> [Assignment]:
Within the listing below, the lines to output run from the one containing "You are a GUI" through the one containing "Image resolution: width=801"; copy them exactly and nothing else.

> [Source data]:
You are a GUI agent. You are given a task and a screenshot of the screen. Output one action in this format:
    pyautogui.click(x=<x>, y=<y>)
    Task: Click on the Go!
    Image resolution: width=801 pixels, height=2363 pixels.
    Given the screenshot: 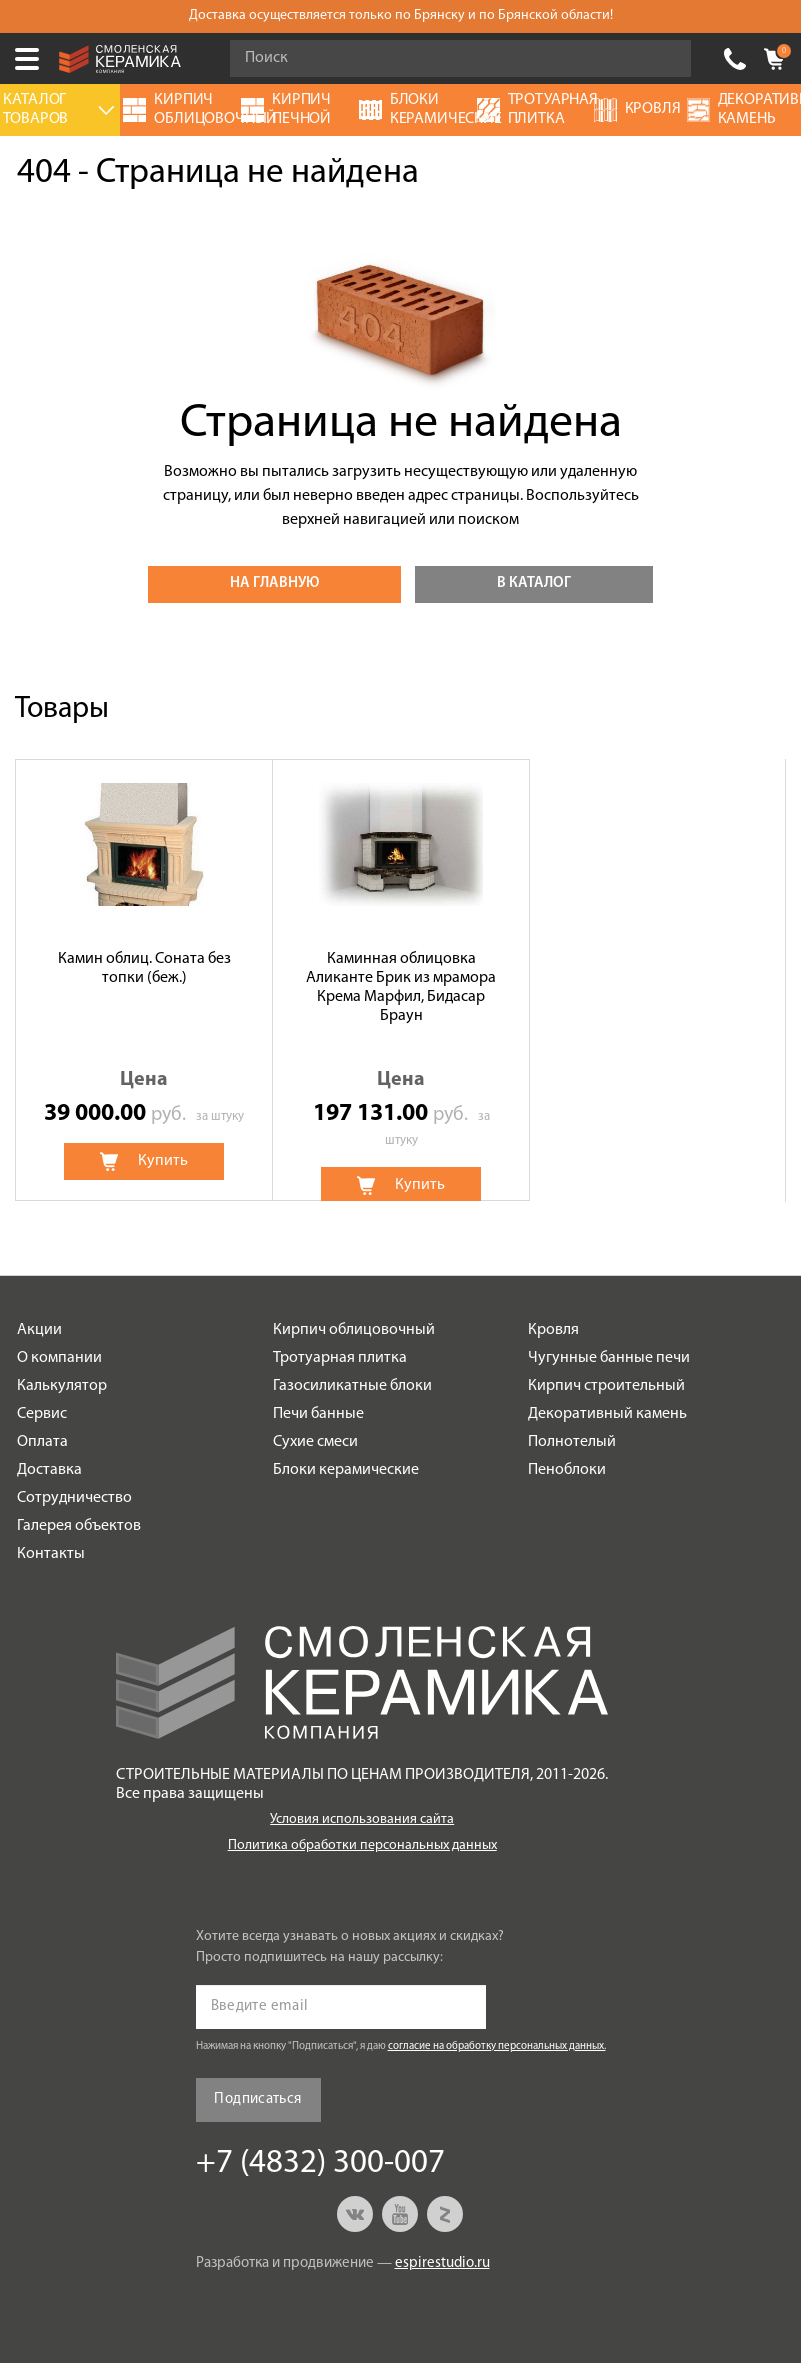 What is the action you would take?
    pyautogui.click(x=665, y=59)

---

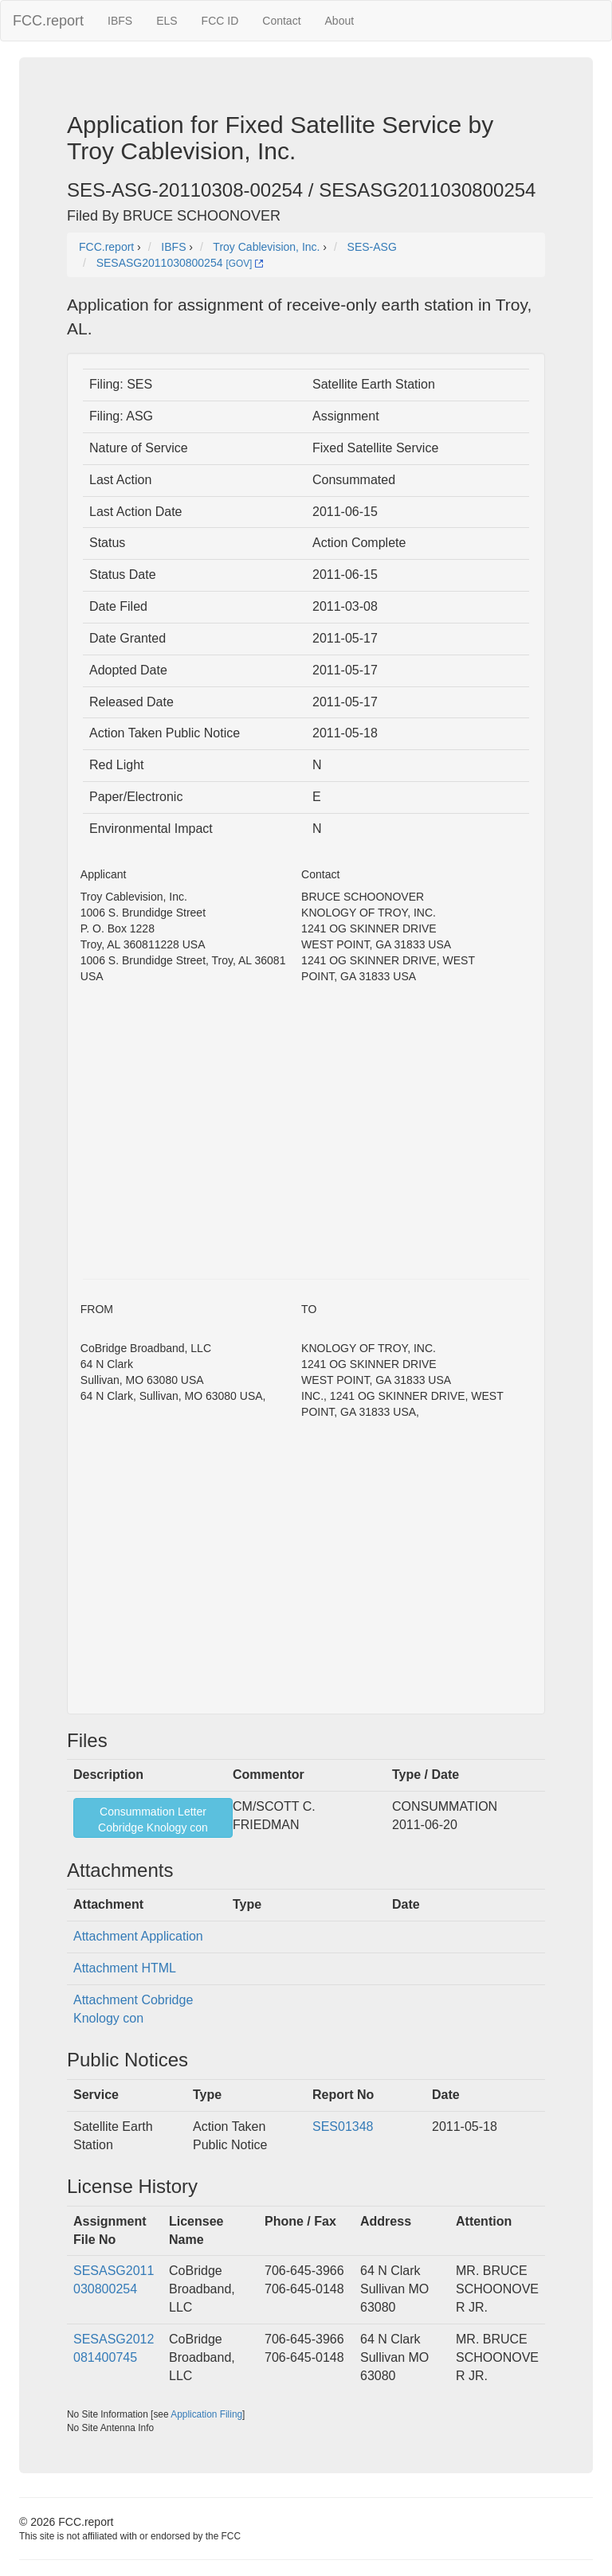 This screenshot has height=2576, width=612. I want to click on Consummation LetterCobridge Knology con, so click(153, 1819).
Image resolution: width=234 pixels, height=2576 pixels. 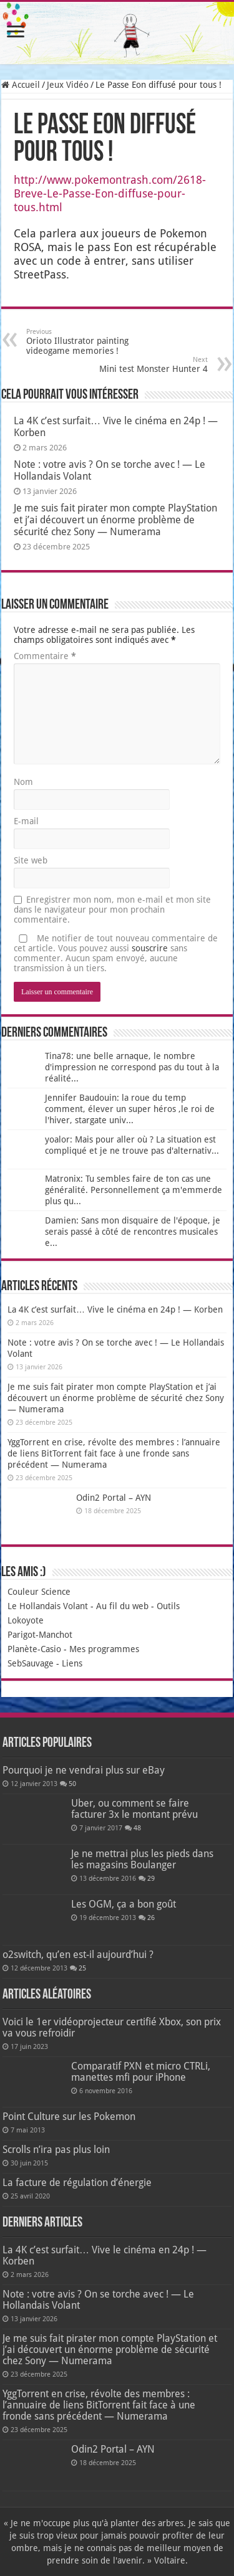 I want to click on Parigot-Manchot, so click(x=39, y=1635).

--

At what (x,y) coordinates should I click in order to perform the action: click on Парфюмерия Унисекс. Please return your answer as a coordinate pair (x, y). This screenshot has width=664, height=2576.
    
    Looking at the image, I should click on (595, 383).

> [Result]:
You are a GUI agent. You are given a task and a screenshot of the screen. Output one action in this format:
    pyautogui.click(x=<x>, y=<y>)
    Task: Click on the Go!
    Image resolution: width=801 pixels, height=2363 pixels.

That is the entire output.